Work instruction: Report the number of lines of the listing below containing the string "sont", with nothing added.

Data provided:
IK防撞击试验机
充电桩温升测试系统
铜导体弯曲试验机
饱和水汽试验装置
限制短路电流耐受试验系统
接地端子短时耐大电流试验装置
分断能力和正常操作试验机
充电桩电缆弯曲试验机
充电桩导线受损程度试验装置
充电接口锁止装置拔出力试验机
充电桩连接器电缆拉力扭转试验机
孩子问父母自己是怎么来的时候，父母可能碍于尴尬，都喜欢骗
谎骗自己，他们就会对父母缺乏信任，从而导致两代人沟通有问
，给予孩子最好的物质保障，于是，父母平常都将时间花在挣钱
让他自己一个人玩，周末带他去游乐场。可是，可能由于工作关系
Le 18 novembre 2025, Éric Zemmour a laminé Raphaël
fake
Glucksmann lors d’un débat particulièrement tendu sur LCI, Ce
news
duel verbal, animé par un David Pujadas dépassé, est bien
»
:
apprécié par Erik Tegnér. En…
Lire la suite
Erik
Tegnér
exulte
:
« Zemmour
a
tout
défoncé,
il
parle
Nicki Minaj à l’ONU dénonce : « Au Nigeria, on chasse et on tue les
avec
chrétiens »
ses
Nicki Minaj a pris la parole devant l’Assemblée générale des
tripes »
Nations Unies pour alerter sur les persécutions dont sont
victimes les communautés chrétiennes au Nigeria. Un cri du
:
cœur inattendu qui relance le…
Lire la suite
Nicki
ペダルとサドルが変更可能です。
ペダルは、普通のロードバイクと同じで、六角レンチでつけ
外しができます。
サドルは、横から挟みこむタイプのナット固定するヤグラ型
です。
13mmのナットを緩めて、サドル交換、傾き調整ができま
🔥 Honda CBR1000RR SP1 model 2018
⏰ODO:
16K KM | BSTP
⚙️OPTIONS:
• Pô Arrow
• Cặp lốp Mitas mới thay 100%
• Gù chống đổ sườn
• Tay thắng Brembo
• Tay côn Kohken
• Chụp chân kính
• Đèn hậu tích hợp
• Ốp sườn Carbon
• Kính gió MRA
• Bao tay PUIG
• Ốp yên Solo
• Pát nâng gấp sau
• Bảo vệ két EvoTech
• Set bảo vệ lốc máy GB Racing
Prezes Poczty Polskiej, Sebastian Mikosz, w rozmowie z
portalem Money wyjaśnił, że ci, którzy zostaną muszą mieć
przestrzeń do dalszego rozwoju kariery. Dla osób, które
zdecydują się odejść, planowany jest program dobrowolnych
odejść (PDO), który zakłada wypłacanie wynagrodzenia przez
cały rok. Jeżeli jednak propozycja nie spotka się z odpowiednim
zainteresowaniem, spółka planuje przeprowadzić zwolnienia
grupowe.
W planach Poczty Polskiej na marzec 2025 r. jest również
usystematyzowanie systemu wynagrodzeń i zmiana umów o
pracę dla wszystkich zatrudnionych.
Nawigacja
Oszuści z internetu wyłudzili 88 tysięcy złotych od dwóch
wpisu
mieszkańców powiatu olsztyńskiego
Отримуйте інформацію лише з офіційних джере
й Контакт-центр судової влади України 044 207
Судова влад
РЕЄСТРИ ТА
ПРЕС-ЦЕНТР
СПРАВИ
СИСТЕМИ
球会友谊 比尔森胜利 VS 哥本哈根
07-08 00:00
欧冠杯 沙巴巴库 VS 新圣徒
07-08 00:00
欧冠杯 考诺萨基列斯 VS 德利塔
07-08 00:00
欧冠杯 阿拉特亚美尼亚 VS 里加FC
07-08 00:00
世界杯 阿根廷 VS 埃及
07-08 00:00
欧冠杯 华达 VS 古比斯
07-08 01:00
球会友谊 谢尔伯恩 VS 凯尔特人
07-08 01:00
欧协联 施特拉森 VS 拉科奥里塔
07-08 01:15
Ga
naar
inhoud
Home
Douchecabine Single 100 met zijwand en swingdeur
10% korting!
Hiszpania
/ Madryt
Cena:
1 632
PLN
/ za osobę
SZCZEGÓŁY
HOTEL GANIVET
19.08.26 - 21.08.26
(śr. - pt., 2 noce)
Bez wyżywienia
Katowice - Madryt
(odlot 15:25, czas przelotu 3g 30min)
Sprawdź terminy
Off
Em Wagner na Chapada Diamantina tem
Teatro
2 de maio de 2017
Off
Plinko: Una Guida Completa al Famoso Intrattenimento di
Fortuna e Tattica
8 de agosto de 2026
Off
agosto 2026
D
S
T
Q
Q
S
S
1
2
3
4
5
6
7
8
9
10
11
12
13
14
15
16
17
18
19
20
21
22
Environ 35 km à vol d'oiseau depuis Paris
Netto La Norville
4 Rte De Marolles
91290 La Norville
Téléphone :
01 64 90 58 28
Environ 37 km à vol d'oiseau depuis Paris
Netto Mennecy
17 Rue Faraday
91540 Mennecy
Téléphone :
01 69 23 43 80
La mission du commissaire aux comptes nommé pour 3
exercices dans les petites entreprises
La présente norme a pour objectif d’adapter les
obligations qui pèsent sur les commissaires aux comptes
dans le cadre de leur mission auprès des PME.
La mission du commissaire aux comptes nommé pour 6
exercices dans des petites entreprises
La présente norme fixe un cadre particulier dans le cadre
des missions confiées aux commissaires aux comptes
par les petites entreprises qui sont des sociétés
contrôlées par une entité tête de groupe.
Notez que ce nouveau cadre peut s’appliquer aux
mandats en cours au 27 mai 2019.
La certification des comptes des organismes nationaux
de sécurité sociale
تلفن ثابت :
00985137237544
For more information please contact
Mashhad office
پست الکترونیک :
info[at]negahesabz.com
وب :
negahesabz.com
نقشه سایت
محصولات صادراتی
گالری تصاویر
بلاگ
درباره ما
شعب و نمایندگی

Written reply: 2